Vol. 8 No. 2 (2022): Veritas et Justitia
Catatan Redaksi
R-KUHP setelah sekian lama tertunda, akhirnya disahkan. Pemerintah dan DPR bersikukuh tidak ada yang salah dengan teks sebagaimana dirumuskan sebagai deretan bab dan pasal. Dikatakan tentang sejumlah pasal-pasal kontroversial di dalamnya bahwa itu semua dilakukan dengan mengakomodasi berbagai kepentingan politik berbeda. Sementara itu tidak semua elemen masyarakat menyambutnya dengan gembira.
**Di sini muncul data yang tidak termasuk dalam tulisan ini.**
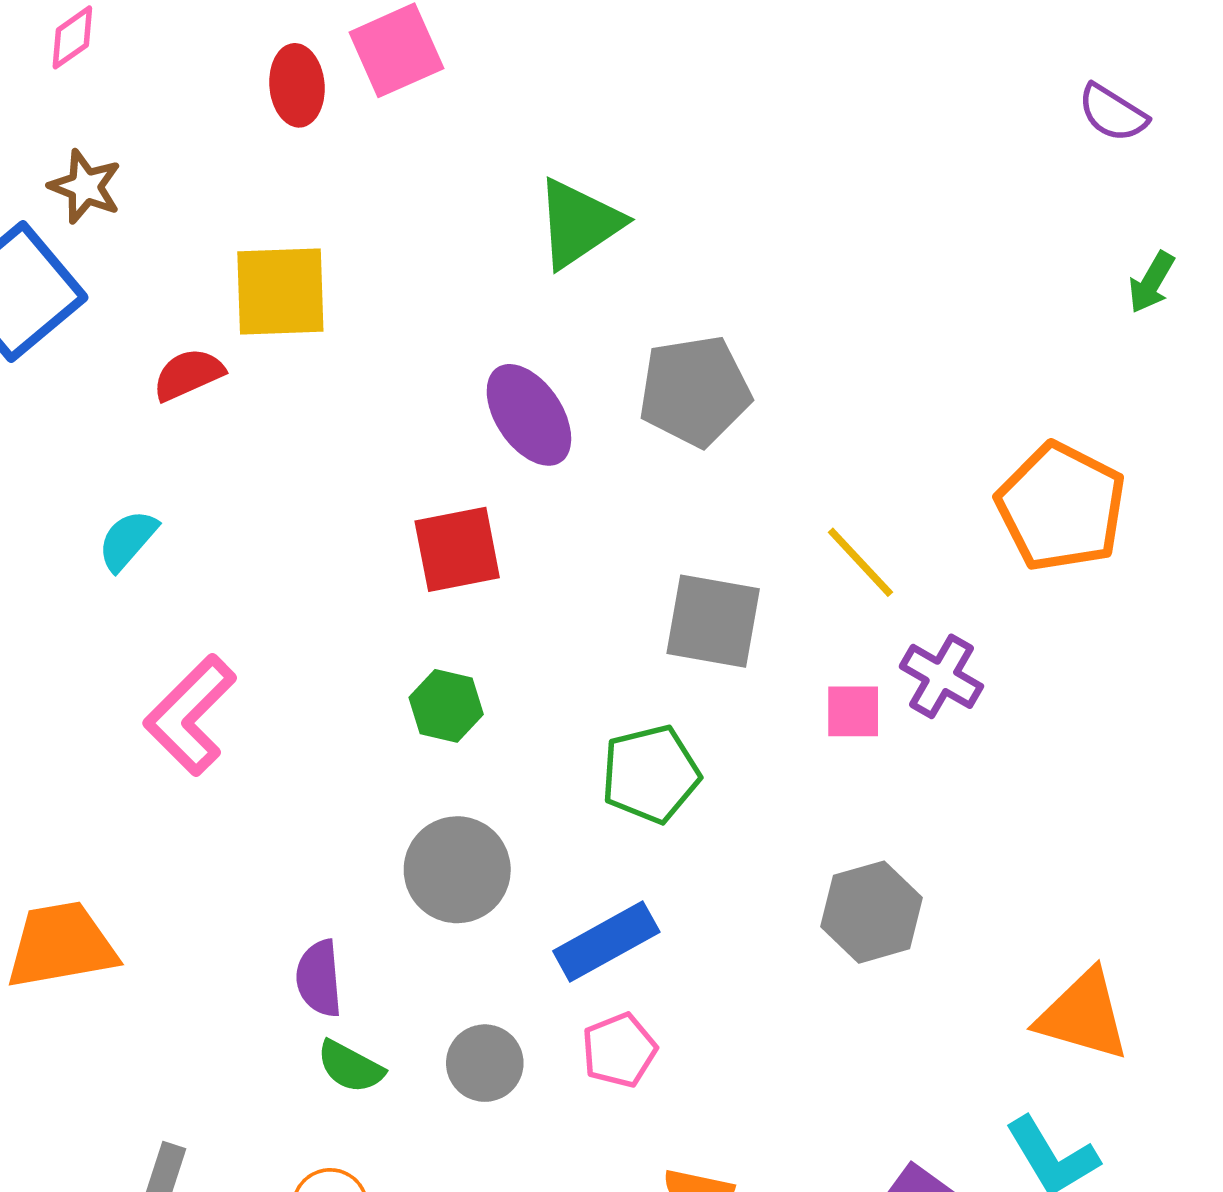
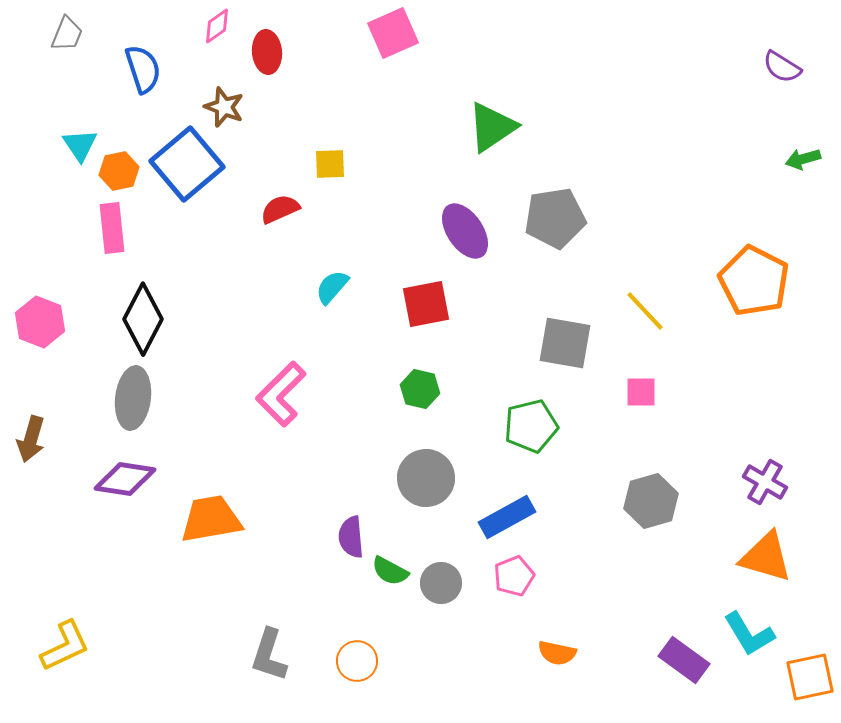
red ellipse: (297, 85) -> (267, 52), moved
green arrow: (1151, 282) -> (803, 159), turned 44
yellow square: (280, 292) -> (330, 164), size x0.6
cyan semicircle: (128, 540) -> (332, 287), moved
purple cross: (941, 676) -> (765, 482), moved
green semicircle: (350, 1067) -> (390, 571), moved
Mereka yang berkeberatan menyoroti sebenarnya perilaku dari penegak hukum dan pemerintah dan bagaimana ketentuan-ketentuan Pasal dalam KUHPidana baru akan dapat membenarkan perilaku buruk penegak hukum ketika mengurangi-merampas-meniadakan hak-hak warga negara atas nama peraturan perundang-undangan. Bagaimanapun juga apa yang tampak adalah cara membaca peraturan secara berbeda. Pemerintah melihat teks (KUHP baru) sebagai suatu capaian. Sementara masyarakat membaca teks dalam konteks berbeda. Dikaitkan dengan kecenderungan dan pola kebijakan pemerintah, teks dibaca sebagai ancaman pembenaran penindasan.
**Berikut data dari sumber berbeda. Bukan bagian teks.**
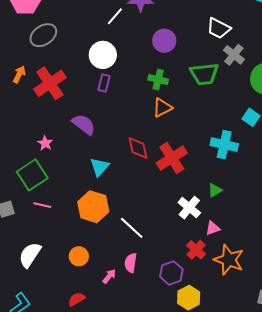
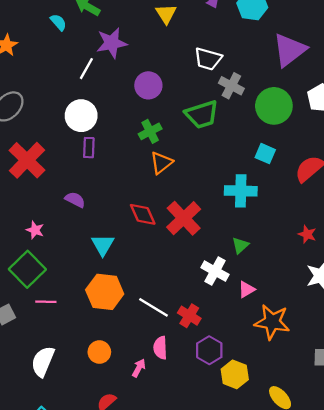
green cross: (158, 80) -> (150, 131), turned -30
purple semicircle: (84, 124) -> (75, 200), size x0.7
red cross: (196, 250) -> (189, 316), moved

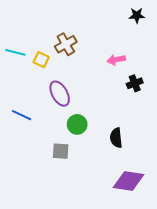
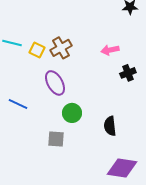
brown cross: (66, 44) -> (61, 48), moved

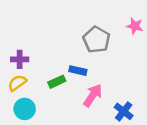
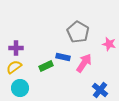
pink star: (135, 26) -> (109, 44), moved
pink arrow: (93, 95) -> (84, 63), moved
Cara membaca teks terlepas dari konteks – hanya rumusan peraturan berdiri sendiri - dan text dalam konteks mewarnai pula tulisan-tulisan yang terkolase dalam terbitan jurnal Veritas et Justitia sekarang ini. Salah satu konteks terpenting adalah perubahan dunia yang semakin cepat. Kebutuhan sebagian masyarakat akan jasa digital banking, dunia virtual dan avatar sebagai personae baru, perlindungan konsumen pangan hasil rekayasa genetik dan seterusnya menunjukkan pula bahwa teks hukum lama (tertulis dari negara) dengan cepat kehilangan kontekstualitasnya.
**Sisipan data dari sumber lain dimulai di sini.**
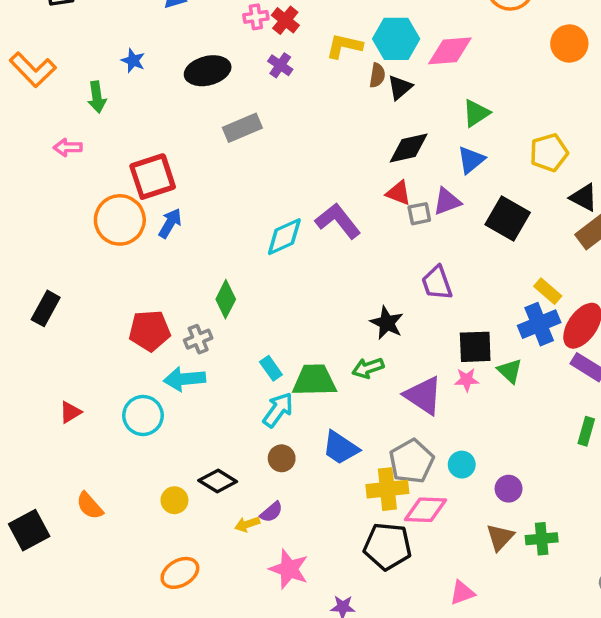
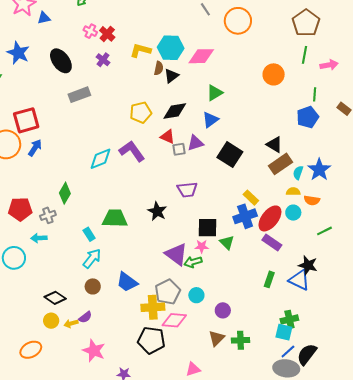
pink cross: (256, 17) -> (90, 31), turned 32
orange circle: (569, 44) -> (274, 74), moved
blue star: (133, 61) -> (18, 53), size x1.6
black ellipse: (208, 71) -> (61, 61), turned 65
yellow pentagon: (549, 153) -> (141, 112), moved
purple trapezoid: (437, 283) -> (187, 190), turned -80
green arrow: (368, 368) -> (193, 262), moved
cyan arrow: (184, 379) -> (39, 238), size x0.7
green trapezoid: (314, 380) -> (115, 218), moved
yellow circle: (174, 500) -> (51, 321), moved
Apakah semua ini tidak mendorong kita untuk mencari cara membuat hukum yang berbeda? Hukum yang dapat dengan cepat mengikuti perubahan arus zaman? Maka apa sebaliknya kita sekaligus harus menata ulang pemahaman kita akan peran negara dan pemerintah: apakah masih governing atau hanya sekadar governance. Apakah pendekatan kodifikasi – yang dipertahankan pembuat KUHP Indonesia - masih dapat diandalkan ataukah, demi good governance dan pemajuan kepentigan ekonomi, pendekatan terbaik adalah omnibus? Ataukah pendekatan fragmentaris-sektoral dan pragmatis yang selama ini sebenarnya digunakan pemerintah dan pembuat undang-undang sudah tepat? Pertanyaan lain di tengah ancaman perang dan bencana alam adalah seberapa jauh hukum dapat mengakomodasi kepentingan lingkungan atau tetap mendahulukan kepentingan manusia? Kita kerapkali masih cenderung menyamakan begitu saja hukum tertulis (peraturan perundang-undangan) dengan regulasi maupun kebijakan (policy).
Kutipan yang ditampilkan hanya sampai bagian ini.